I believe that this is because most of the ads the Facebook sells are not standard units, unlike most of the ads that MySpace sells. As I’ve mentioned before, new forms of advertising are hard.
However, I am excited about the new engagement ads that Facebook is now selling:
The Palo Alto, Calif., company is rolling out a new ad format called “engagement ads” that further blurs the line between marketing and social networking.
The new ads appear on the main screen when a person first logs in to Facebook. They prompt a user to do something within the ad, such as comment on a movie trailer or RSVP for the season finale of a TV show.
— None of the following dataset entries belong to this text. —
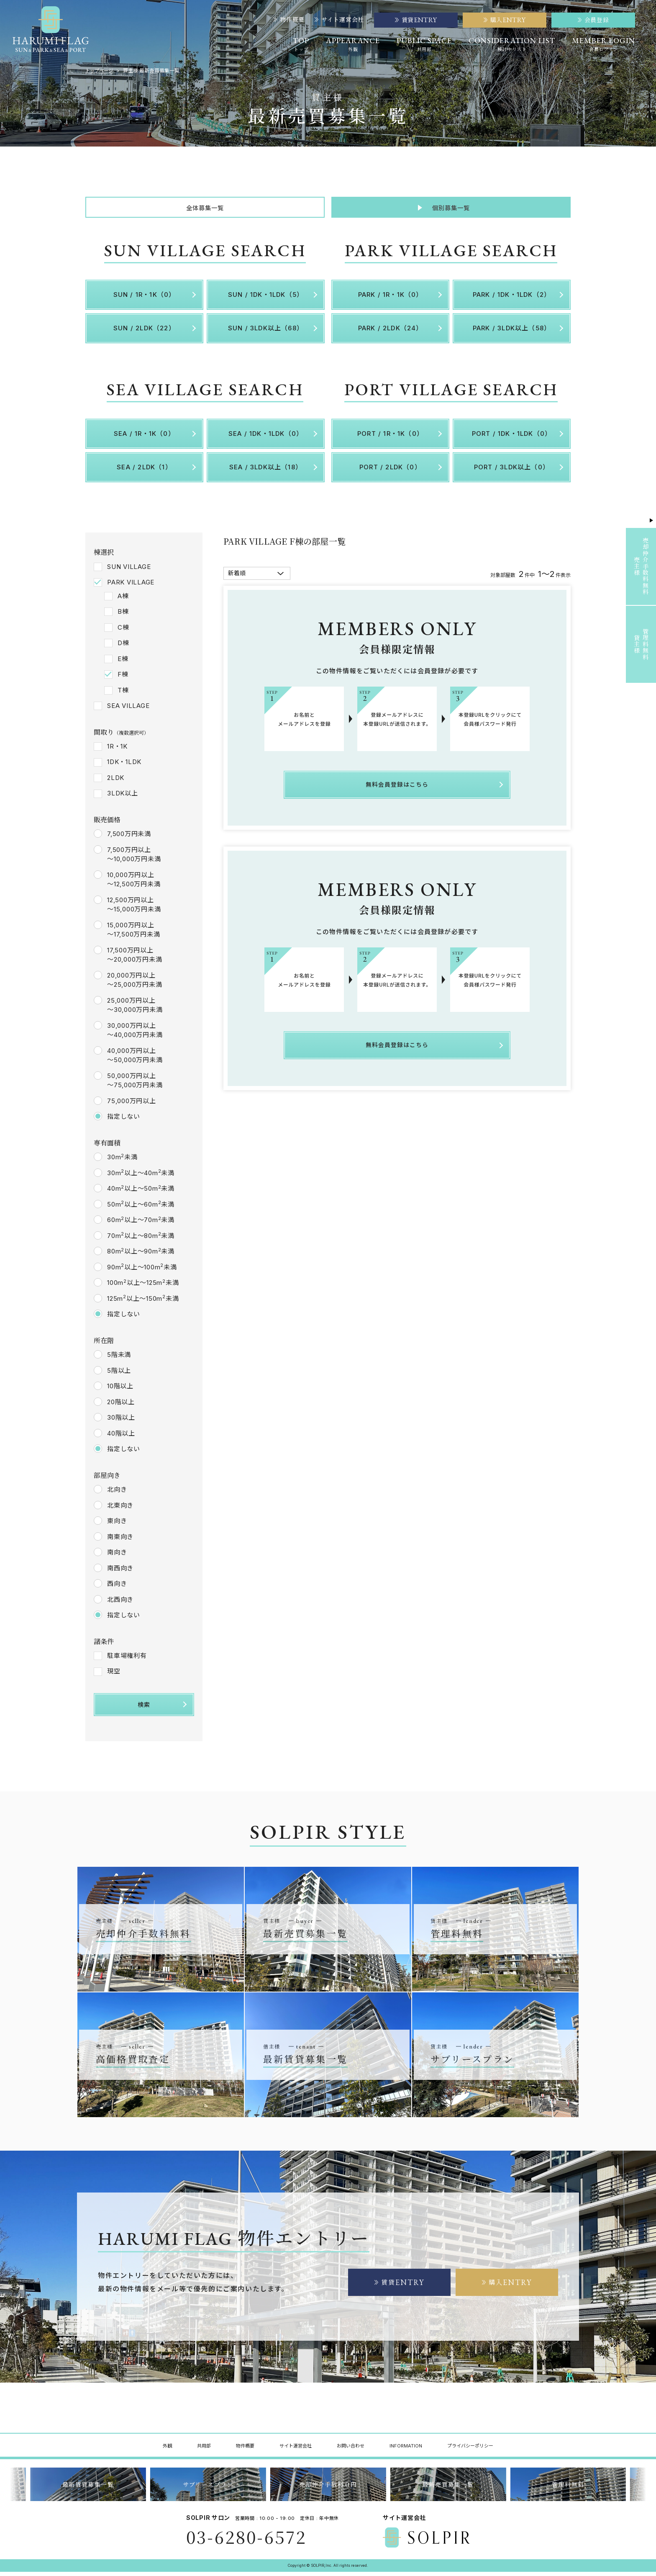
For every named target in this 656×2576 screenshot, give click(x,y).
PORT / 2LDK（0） (390, 471)
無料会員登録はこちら (397, 787)
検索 (144, 1708)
This could be the first move towards a new standard for social media advertising. As I said previously:
The thing that differentiates social media sites from other forms of online media is not just user generated content, it is also that users are willing to affiliate themselves with brands. This takes many forms, from friending Scion on Myspace to putting a Natasha Bedingfield style on your Rockyou photo slideshow, to buying one of your Top Friends a Vitamin Water. These willing user affiliations/endorsements of brands are clearly valuable to marketers of those brands. Right now though, these deals are being negotiated on a one off basis; they look more like business development deals than selling ads off of a rate card. It will take a while for the social media industry to establish standards for selling this incredibly valuable inventory to brands, but I suspect that this will happen over the next 12-36 months.
Facebook’s engagement ads are potentially the first step towards defining what the ad unit will be (prompting a user to take an action that affiliates themselves with a brand). Flixster has had good success with this concept in many of its campaigns with movie studios. I think this concept could well be the basis for a new standard unit for social media, and I hope that the rest of the industry gets behind it.